→ Your task:
Reproduce each record exactly, but exclude every picture.

→ Task input:
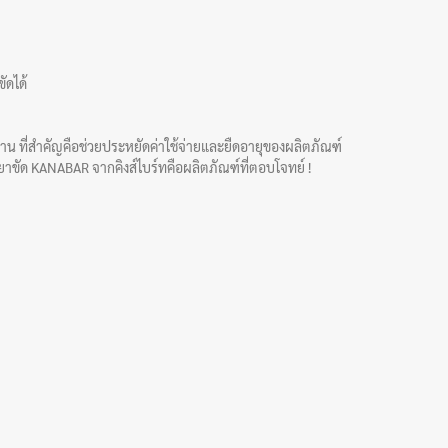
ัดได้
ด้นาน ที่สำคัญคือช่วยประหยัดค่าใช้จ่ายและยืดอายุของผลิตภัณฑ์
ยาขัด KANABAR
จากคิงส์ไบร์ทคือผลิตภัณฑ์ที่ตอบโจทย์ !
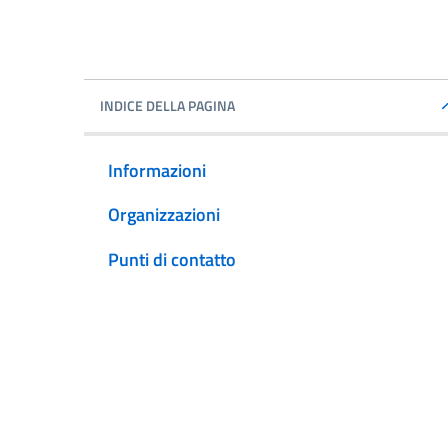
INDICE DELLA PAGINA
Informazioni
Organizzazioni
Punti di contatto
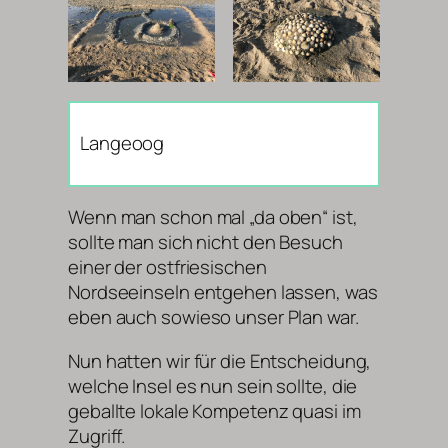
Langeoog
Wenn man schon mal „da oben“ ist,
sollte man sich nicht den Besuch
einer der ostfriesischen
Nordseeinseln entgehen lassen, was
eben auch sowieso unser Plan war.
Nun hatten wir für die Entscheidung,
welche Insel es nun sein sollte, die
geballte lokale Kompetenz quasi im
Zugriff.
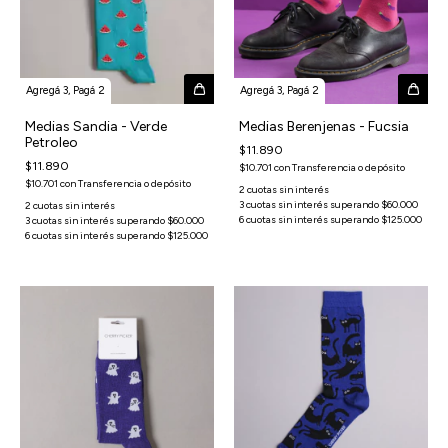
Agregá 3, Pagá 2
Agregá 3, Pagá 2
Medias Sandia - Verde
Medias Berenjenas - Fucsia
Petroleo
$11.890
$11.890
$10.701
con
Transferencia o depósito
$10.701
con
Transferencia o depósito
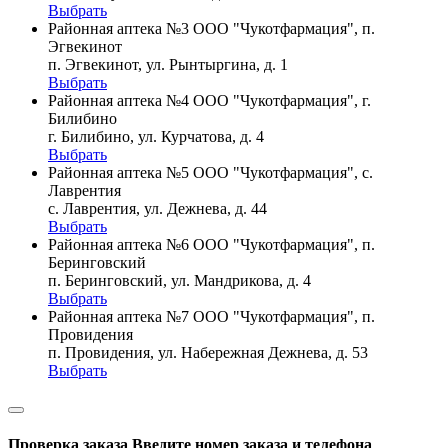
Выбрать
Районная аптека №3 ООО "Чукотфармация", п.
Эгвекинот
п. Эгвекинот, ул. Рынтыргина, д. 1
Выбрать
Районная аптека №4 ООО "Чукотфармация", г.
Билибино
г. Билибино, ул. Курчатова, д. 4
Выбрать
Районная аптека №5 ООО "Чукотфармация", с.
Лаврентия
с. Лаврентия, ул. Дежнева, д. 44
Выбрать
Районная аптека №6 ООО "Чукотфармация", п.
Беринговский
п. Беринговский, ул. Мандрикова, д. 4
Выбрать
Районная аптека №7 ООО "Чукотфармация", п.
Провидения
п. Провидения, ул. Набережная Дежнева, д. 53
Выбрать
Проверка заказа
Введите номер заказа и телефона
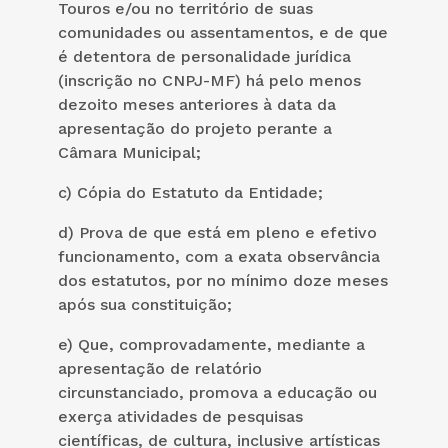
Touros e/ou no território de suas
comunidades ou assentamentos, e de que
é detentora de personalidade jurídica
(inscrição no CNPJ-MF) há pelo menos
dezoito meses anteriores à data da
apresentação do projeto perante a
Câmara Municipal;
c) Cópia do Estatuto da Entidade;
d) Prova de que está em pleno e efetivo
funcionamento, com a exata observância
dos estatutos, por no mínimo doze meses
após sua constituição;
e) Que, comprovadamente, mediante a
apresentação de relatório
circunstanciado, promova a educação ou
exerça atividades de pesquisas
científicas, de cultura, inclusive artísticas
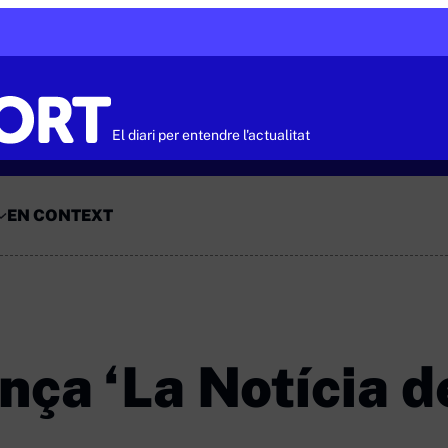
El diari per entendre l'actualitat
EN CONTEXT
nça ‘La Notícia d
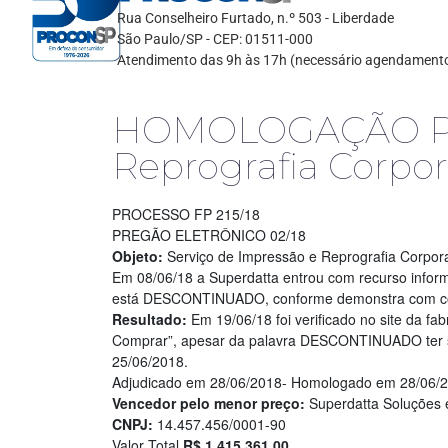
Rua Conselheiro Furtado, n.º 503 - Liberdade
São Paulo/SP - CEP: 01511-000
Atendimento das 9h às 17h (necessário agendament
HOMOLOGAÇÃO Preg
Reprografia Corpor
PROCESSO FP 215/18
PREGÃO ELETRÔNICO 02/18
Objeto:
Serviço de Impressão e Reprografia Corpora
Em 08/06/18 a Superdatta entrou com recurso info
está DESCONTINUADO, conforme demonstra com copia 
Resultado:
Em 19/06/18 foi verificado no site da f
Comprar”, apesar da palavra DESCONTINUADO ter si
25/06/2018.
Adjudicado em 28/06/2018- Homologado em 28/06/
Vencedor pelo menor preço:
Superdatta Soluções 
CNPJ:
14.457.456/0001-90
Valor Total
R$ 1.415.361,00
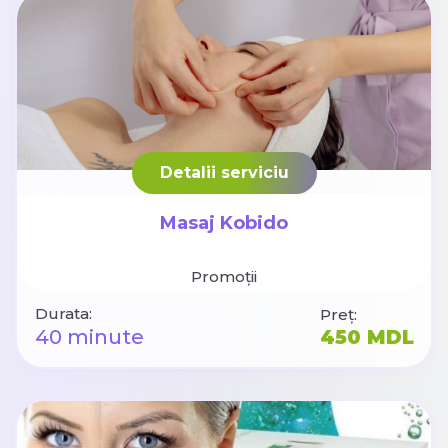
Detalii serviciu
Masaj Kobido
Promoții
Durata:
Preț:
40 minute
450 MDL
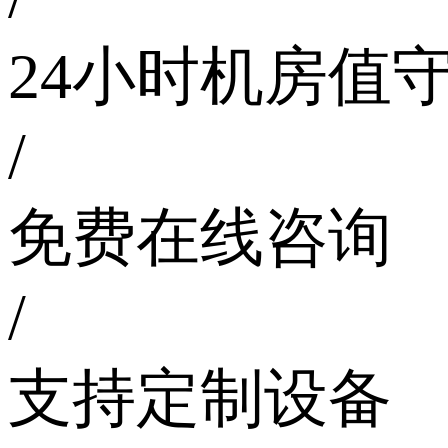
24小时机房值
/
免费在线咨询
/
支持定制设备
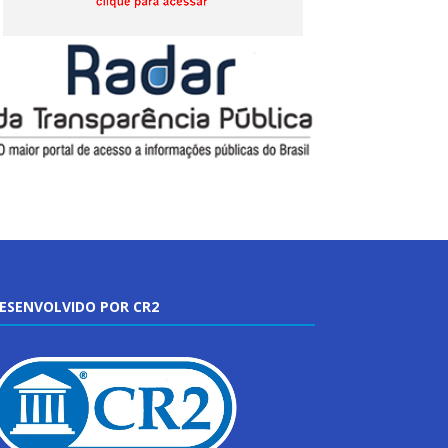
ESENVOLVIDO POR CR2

→ Task answer:
ัดได้
ด้นาน ที่สำคัญคือช่วยประหยัดค่าใช้จ่ายและยืดอายุของผลิตภัณฑ์
ยาขัด KANABAR
จากคิงส์ไบร์ทคือผลิตภัณฑ์ที่ตอบโจทย์ !
INDICE DELLA PAGINA
Informazioni
Organizzazioni
Punti di contatto
Langeoog
Wenn man schon mal „da oben“ ist,
sollte man sich nicht den Besuch
einer der ostfriesischen
Nordseeinseln entgehen lassen, was
eben auch sowieso unser Plan war.
Nun hatten wir für die Entscheidung,
welche Insel es nun sein sollte, die
geballte lokale Kompetenz quasi im
Zugriff.
Agregá 3, Pagá 2
Agregá 3, Pagá 2
Medias Sandia - Verde
Medias Berenjenas - Fucsia
Petroleo
$11.890
$11.890
$10.701
con
Transferencia o depósito
$10.701
con
Transferencia o depósito
Выбрать
Районная аптека №3 ООО "Чукотфармация", п.
Эгвекинот
п. Эгвекинот, ул. Рынтыргина, д. 1
Выбрать
Районная аптека №4 ООО "Чукотфармация", г.
Билибино
г. Билибино, ул. Курчатова, д. 4
Выбрать
Районная аптека №5 ООО "Чукотфармация", с.
Лаврентия
с. Лаврентия, ул. Дежнева, д. 44
Выбрать
Районная аптека №6 ООО "Чукотфармация", п.
Беринговский
п. Беринговский, ул. Мандрикова, д. 4
Выбрать
Районная аптека №7 ООО "Чукотфармация", п.
Провидения
п. Провидения, ул. Набережная Дежнева, д. 53
Выбрать
Проверка заказа
Введите номер заказа и телефона
Touros e/ou no território de suas
comunidades ou assentamentos, e de que
é detentora de personalidade jurídica
(inscrição no CNPJ-MF) há pelo menos
dezoito meses anteriores à data da
apresentação do projeto perante a
Câmara Municipal;
c) Cópia do Estatuto da Entidade;
d) Prova de que está em pleno e efetivo
funcionamento, com a exata observância
dos estatutos, por no mínimo doze meses
após sua constituição;
e) Que, comprovadamente, mediante a
apresentação de relatório
circunstanciado, promova a educação ou
exerça atividades de pesquisas
científicas, de cultura, inclusive artísticas
El diari per entendre l'actualitat
EN CONTEXT
nça ‘La Notícia d
Rua Conselheiro Furtado, n.º 503 - Liberdade
São Paulo/SP - CEP: 01511-000
Atendimento das 9h às 17h (necessário agendament
HOMOLOGAÇÃO Preg
Reprografia Corpor
PROCESSO FP 215/18
PREGÃO ELETRÔNICO 02/18
Objeto:
Serviço de Impressão e Reprografia Corpora
Em 08/06/18 a Superdatta entrou com recurso info
está DESCONTINUADO, conforme demonstra com copia 
Resultado:
Em 19/06/18 foi verificado no site da f
Comprar”, apesar da palavra DESCONTINUADO ter si
25/06/2018.
Adjudicado em 28/06/2018- Homologado em 28/06/
Vencedor pelo menor preço:
Superdatta Soluções 
CNPJ:
14.457.456/0001-90
Valor Total
R$ 1.415.361,00
Detalii serviciu
Masaj Kobido
Promoții
Durata:
Preț:
40 minute
450 MDL
24小时机房值
/
免费在线咨询
/
支持定制设备
ESENVOLVIDO POR CR2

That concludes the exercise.